Why it’s complicated?

Some people are calling the balaclava cultural appropriation, but others claim that it technically is not. Russian actress and TikTok user Polina Pushkareva (@polina.nioly) spoke about the Slavic origins of the garment and about how her family in Eastern Europe have been knitting balaclavas for warmth for generations. Regardless of where it comes from, many comparisons have been drawn between the balaclava and headscarves like the hijab, a religious headscarf worn by Muslim women. Functionally, balaclavas and hijabs cover the same area of one’s face and hair, however, it’s no secret that they are perceived differently. My babushka will kick аss off everyone who has a problem with people staying warm during winter #balaklava #babushka

Under a TikTok sound saying “gorgeous gorgeous girls wear balaclavas,” white women are showing off their balaclavas. Some Muslim women are pointing out the lack of equality in who is safe wearing a head covering and who is not. TikTok user Maliha (@malihaness) points out that when Black men or Muslim women wear the style, it’s looked down on and can actually lead to violent situations.

TikTok user Harge (@saintlaurentb0y) discusses how the look is positioned closer to Western beauty standards, hence closer to “whiteness,” and that’s why it’s more accepted.

Another TikTok user, Yumna (@yumn.v), mentions the inherent hypocrisy of the balaclava trend; When Muslim women cover their hair, it’s seen as a form of oppression or backward thinking, but because the balaclava is a trend, it’s acceptable.

Anna Piela, author of “Wearing the Niqab” goes further to explain that “white people are considered unthreatening in the U.S. and Western Europe, and so they are given much more freedom to wear whatever they wish.” The hijab and other religious headscarves are on the opposite spectrum because Western culture perceives people of color as more dangerous. That’s why in many Western countries, like Canada, there are restrictions on who can wear religious coverings like hijabs. In contrast, Piela says, “white femininity is read as non-threatening,” which is why white women are seen as trendy for wearing a similar garment to those people of color are being shamed for wearing.

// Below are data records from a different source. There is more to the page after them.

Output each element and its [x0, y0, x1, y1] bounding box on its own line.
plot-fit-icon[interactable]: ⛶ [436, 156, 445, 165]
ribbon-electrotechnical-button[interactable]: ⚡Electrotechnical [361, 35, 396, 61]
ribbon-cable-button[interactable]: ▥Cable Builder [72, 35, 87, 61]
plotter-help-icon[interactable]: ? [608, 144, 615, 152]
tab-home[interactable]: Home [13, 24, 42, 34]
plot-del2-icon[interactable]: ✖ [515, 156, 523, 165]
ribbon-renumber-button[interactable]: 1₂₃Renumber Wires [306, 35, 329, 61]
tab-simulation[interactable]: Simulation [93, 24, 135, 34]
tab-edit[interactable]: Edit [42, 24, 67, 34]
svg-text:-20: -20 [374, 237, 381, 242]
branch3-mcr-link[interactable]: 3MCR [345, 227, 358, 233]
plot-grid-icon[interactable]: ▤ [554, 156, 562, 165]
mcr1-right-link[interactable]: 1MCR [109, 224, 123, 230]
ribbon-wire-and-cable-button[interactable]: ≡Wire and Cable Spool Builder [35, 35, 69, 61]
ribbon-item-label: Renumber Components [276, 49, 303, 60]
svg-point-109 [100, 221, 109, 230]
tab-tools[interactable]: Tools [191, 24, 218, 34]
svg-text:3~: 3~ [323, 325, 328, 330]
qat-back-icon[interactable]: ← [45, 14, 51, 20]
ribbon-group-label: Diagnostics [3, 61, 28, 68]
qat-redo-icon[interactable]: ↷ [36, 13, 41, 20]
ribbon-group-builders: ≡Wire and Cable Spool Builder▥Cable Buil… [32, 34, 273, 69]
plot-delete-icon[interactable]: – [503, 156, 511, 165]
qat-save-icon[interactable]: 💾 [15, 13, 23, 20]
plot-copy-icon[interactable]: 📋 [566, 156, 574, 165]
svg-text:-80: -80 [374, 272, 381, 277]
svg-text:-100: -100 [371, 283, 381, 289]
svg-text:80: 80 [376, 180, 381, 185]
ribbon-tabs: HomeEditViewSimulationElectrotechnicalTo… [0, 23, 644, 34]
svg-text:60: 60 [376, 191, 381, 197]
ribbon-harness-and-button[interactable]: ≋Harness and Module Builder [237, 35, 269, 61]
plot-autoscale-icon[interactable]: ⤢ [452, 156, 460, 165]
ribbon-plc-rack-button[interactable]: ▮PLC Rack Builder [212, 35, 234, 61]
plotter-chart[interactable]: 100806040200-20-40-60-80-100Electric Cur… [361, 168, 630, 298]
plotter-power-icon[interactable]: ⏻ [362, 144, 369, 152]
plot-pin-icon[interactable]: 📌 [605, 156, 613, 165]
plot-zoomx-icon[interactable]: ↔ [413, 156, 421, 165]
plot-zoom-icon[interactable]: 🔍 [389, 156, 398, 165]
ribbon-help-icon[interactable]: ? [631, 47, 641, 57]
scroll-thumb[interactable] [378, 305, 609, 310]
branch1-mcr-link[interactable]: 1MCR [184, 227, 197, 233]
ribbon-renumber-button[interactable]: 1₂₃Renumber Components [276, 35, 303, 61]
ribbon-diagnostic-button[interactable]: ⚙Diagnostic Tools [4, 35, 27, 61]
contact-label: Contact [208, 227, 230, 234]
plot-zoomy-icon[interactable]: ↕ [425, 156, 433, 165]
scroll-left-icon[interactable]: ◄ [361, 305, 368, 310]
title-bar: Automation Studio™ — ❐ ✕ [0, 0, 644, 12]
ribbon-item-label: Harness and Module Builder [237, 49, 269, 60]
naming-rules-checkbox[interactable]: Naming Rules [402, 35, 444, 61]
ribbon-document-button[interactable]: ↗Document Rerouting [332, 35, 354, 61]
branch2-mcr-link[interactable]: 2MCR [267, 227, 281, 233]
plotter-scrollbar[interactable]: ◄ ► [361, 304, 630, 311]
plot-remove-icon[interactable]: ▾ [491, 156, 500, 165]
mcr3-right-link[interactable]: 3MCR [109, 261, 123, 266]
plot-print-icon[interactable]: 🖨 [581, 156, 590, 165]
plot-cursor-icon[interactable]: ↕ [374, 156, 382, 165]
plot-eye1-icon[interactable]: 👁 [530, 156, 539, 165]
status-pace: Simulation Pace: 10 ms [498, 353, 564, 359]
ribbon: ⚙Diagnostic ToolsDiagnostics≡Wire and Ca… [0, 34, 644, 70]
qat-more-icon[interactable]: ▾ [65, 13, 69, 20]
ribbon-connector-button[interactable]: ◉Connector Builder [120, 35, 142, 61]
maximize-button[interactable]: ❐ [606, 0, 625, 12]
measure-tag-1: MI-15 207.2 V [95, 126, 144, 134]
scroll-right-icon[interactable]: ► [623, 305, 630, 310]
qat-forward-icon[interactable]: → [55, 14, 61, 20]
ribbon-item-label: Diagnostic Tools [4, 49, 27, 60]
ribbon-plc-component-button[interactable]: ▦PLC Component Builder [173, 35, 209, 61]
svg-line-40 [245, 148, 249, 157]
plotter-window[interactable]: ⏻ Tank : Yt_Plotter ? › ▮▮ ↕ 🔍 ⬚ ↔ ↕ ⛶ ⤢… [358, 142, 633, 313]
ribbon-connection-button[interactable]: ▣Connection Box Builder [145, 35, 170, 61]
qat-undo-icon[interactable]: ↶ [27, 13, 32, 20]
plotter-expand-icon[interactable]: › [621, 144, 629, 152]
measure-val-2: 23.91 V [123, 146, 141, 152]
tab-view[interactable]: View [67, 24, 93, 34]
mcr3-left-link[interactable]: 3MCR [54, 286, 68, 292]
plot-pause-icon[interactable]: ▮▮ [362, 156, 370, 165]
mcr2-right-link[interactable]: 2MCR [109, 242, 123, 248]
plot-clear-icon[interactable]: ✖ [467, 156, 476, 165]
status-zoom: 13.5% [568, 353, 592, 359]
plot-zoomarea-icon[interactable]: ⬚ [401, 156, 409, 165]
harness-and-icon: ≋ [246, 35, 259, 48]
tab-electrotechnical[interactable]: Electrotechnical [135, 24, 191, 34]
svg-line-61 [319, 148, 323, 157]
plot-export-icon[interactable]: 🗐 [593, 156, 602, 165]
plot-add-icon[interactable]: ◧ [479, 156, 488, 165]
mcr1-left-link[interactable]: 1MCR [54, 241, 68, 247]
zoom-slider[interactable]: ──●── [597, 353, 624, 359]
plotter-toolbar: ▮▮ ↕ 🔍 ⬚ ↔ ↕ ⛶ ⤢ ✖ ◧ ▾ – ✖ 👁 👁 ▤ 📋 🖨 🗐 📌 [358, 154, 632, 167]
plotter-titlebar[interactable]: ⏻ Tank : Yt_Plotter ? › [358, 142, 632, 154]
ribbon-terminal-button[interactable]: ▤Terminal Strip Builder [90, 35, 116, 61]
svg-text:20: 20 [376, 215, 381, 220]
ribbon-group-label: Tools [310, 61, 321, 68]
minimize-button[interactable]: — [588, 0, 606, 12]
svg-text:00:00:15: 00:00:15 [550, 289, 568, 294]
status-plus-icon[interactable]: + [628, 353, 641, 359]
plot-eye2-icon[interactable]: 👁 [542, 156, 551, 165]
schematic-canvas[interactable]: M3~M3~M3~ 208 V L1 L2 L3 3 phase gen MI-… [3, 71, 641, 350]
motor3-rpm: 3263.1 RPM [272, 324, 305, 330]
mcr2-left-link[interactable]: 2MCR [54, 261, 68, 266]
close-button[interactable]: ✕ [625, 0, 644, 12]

Now, this isn’t the first time the argument of who can cover their hair has come up; this has been an issue of whiteness and racism for much longer than the balaclava has been a trend. Do you remember when people debated over why it was okay for nuns to cover their hair for religious purposes but not Muslim women? Why are some people allowed to cover their hair and others aren’t? It’s all about what our current Western society sees as beautiful and acceptable and how both of those words are often synonymous with whiteness.

This article is not to shame anyone for wearing a balaclava, but more to reveal how fashion can actually be used to maintain or perpetuate certain inequalities and what it means for our society. Some people are applauded for partaking in the same trend that could put others in dangerous situations. What does the future of our fashion look like and how do we work together to make it an inclusive and safe environment for everyone?